As a proponent of fundamentality, I am not advocating for bachelor's degree programmes to be abridged to a duration of two years to accommodate a longer practice. I would like them to have a greater degree of adjustability to overcome this inflexibility of the educational system at large, which makes it impossible for market innovations to be reflected in a timely manner. As new realities become ingrained in the economic life each new year, ways to update curricula continue to be discussed year on year, leaving students without proper skills to complement their fundamental knowledge.

It is essential that measures are taken to make bachelor’s degree programs more receptive to innovations and changes in the economic life, so as to make students better prepared to meet the expectations of the top employers already now, otherwise they are bound to graduate not fully competent.

One of the topics to be covered in more detail is ESG (Note: ESG stands for Environmental, Social, and (Corporate) Governance, which is a set of standards that companies embed into their business strategies for more effective environmental, social and corporate decision-making). An Economics major with little understanding of how ESG impacts financial markets, pricing, incentive packages and consumer behavior cannot be called competent. It is high time to transform the existing curricula – they badly need a change, like all else in this world.

Sberbank’s risk management team contributes to ICEF Master of Financial Economics programme by delivering Risk Management II, a hands-on course involving the examination of cases taken from Sberbank’s history and current project portfolio. The course maintains a strong focus on ensuring that the knowledge it delivers remains as fully reflexive of the bank’s current tasks and risk management expertise as possible.

It is my belief that the degree programmes must be updated regularly to reflect the current market trends. The process is still slow, though. Larger companies, and among them Sber, are working to develop their young hires’ skills using their own training programmes. Every year, my team joins SberUniversity to host Risk Management Academy for senior school students and university graduates. Our course has a duration of six months and is designed to provide the basics of risk management, so as to make learners competent enough by the time they graduate and join us.

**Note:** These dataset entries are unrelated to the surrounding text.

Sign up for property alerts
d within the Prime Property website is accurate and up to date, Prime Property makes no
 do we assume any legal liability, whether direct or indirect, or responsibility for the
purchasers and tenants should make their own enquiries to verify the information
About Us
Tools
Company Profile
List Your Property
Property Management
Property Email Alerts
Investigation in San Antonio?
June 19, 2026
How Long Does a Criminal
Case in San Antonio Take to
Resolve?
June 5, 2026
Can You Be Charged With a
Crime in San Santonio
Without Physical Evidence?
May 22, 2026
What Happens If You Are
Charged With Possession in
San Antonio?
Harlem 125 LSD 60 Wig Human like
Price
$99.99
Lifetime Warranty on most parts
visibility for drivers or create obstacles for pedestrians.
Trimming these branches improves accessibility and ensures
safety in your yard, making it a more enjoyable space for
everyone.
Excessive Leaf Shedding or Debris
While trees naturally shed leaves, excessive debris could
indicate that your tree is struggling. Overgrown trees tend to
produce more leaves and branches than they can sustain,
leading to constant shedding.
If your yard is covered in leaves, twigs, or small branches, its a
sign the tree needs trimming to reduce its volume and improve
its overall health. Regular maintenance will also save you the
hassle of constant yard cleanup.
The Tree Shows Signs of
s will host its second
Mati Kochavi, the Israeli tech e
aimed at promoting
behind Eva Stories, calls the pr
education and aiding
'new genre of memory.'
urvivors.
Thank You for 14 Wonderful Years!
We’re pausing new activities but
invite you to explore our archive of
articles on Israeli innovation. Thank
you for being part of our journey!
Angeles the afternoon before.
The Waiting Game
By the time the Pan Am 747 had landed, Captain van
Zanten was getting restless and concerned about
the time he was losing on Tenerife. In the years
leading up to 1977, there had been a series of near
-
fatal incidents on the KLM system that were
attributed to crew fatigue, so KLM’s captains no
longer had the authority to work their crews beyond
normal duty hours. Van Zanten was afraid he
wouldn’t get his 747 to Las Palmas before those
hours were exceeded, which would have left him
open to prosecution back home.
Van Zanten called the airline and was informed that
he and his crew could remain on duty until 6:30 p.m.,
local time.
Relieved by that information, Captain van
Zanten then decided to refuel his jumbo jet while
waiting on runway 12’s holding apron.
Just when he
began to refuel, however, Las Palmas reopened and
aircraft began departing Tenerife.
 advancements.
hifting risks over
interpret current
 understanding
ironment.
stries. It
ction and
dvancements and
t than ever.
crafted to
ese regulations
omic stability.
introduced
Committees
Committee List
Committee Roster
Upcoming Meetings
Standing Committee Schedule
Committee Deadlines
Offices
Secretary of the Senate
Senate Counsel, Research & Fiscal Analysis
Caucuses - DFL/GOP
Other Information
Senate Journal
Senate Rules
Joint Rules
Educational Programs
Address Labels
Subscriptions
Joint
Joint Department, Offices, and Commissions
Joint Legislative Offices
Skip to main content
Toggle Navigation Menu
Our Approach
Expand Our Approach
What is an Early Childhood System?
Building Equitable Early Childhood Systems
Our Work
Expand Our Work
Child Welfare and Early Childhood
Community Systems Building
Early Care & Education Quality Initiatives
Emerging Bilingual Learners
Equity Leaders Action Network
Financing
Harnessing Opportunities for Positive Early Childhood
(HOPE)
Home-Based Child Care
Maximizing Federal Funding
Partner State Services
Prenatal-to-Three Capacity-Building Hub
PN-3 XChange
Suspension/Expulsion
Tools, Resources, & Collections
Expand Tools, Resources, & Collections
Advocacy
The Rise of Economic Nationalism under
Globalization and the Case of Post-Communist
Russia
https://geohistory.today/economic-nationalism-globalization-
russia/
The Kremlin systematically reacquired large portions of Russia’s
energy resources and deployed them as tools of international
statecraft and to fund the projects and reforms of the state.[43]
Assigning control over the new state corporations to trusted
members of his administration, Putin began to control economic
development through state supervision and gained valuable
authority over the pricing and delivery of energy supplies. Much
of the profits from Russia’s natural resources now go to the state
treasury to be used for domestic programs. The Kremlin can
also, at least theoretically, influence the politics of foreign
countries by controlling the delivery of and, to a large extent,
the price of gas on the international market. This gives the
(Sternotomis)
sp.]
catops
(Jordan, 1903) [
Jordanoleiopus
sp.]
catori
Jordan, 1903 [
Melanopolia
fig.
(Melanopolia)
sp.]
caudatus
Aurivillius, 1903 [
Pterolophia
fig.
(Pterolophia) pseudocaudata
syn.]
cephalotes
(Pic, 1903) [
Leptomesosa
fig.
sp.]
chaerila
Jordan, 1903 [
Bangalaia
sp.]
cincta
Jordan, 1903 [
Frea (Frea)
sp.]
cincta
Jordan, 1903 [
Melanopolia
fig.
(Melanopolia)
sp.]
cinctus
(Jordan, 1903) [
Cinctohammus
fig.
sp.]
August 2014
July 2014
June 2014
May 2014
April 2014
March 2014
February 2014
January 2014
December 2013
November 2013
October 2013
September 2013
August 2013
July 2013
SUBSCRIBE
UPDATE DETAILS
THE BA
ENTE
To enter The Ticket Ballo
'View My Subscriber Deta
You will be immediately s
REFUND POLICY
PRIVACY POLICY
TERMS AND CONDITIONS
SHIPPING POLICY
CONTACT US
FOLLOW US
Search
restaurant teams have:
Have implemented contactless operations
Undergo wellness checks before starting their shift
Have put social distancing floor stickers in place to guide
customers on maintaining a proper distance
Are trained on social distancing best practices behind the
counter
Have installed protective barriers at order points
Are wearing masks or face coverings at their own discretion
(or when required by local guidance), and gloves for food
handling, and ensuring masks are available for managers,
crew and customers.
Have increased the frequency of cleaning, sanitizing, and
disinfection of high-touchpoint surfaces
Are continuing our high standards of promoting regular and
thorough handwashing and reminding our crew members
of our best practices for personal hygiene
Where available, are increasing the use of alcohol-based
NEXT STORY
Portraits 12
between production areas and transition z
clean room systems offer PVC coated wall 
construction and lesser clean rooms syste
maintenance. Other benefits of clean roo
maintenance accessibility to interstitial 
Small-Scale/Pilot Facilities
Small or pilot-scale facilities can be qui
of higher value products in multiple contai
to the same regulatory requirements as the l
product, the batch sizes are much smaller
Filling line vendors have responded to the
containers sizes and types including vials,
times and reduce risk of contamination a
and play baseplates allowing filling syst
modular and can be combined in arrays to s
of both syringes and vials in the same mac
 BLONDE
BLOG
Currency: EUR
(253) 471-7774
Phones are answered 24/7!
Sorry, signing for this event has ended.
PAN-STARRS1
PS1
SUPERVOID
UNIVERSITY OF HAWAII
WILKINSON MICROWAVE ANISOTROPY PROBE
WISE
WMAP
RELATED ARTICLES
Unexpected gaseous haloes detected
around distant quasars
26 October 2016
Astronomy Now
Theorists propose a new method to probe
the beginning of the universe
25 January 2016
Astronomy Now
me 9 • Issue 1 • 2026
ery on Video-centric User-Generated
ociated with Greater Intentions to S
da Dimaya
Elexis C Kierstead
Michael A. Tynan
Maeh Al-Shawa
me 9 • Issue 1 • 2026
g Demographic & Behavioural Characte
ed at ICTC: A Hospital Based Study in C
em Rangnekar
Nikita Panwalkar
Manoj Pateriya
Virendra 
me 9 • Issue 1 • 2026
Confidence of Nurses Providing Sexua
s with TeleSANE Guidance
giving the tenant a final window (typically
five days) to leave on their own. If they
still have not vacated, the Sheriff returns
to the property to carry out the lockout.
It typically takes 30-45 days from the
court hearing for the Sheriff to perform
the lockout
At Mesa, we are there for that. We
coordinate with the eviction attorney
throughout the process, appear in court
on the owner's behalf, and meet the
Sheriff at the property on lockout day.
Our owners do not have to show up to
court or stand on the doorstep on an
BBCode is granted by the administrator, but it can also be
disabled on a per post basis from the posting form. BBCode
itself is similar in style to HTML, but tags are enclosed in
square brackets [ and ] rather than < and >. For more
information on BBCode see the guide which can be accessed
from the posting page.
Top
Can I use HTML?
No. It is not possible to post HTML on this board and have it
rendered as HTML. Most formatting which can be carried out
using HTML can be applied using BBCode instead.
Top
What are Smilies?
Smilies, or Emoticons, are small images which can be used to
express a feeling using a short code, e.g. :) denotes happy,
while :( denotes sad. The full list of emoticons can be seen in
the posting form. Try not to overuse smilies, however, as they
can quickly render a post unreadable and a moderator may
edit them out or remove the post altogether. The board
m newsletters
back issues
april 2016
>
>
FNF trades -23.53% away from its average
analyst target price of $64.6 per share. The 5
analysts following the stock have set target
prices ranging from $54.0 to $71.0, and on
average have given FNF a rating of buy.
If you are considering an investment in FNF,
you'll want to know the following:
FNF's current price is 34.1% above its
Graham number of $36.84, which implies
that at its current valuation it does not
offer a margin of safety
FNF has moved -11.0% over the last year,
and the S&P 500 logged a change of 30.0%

Given the high rate at which the world is changing, it would be expedient also to develop a methodology for flexible embedding of elements such as mini-courses and electives into senior bachelor’s study programmes. That said, the universities – in pursuit of training excellence and proper adaptation – should be able to capture trends themselves.

One way to speed up change is by inviting businessmen to teach courses. Should businesses be encouraged enough to share their experience?

No matter how many people can be there who are willing to teach – and they are many, believe me – there is no marketplace to bring together universities and teachers from the industry. When asked if they would be willing to deliver a lecture of a course, my colleagues at Sber welcome the idea with enthusiasm. Teaching does, indeed, imply an investment of one’s time, and the support from universities would be very useful here. The cooperation should be beneficial for both sides.

The missing feedback loop between today’s businesses and fundamental education seems an obvious problem

For businessmen to feel encouraged to teach, they need to be incentivized – and money sounds a poor incentive in their case. A conventional letter of gratitude or recognition of their input is a much better idea. It’s always nice to be appreciated, and their role as lecturers can enhance practicing experts’ visibility, being also an asset to add to their portfolios. Strengthening their ties with business communities is actually what schools around the world should be focusing more on.